Description of the task
Your task is to copy every line below that contains the word "second".

=== Exercise input ===

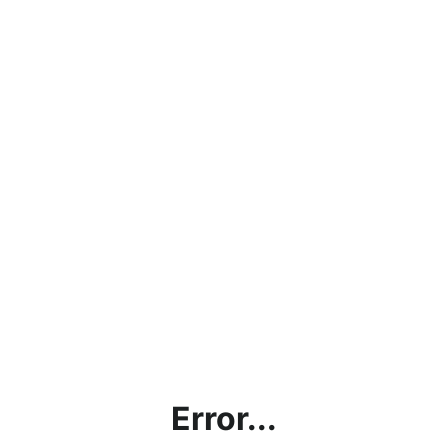
Error...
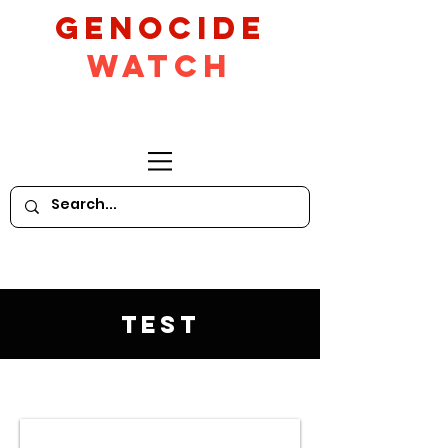
GeNocide
Watch
Test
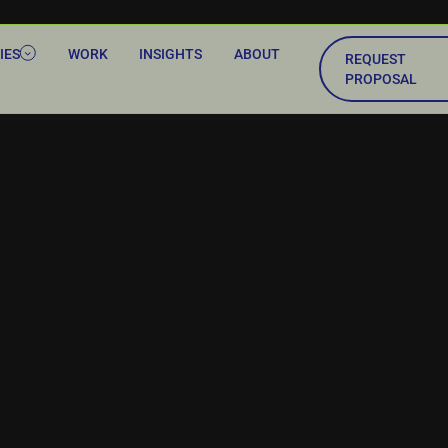
IES
WORK
INSIGHTS
ABOUT
REQUEST
PROPOSAL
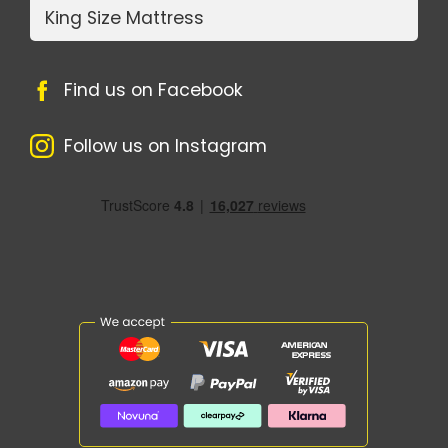
King Size Mattress
Find us on Facebook
Follow us on Instagram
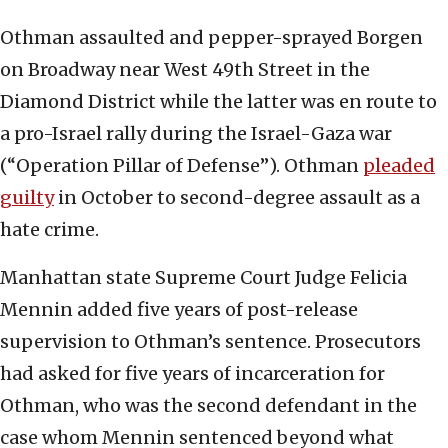
Othman assaulted and pepper-sprayed Borgen
on Broadway near West 49th Street in the
Diamond District while the latter was en route to
a pro-Israel rally during the Israel-Gaza war
(“Operation Pillar of Defense”). Othman
pleaded
guilty
in October to second-degree assault as a
hate crime.
Manhattan state Supreme Court Judge Felicia
Mennin added five years of post-release
supervision to Othman’s sentence. Prosecutors
had asked for five years of incarceration for
Othman, who was the second defendant in the
case whom Mennin sentenced beyond what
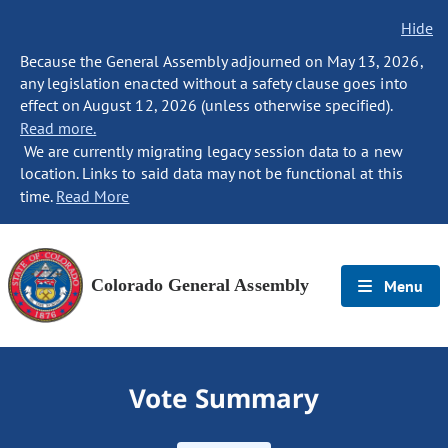
Hide
Because the General Assembly adjourned on May 13, 2026,
any legislation enacted without a safety clause goes into
effect on August 12, 2026 (unless otherwise specified).
Read more.
We are currently migrating legacy session data to a new
location. Links to said data may not be functional at this
time.
Read More
Colorado General Assembly
Menu
Vote Summary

===

Solution to this exercise
in October to second-degree assault as a
Othman, who was the second defendant in the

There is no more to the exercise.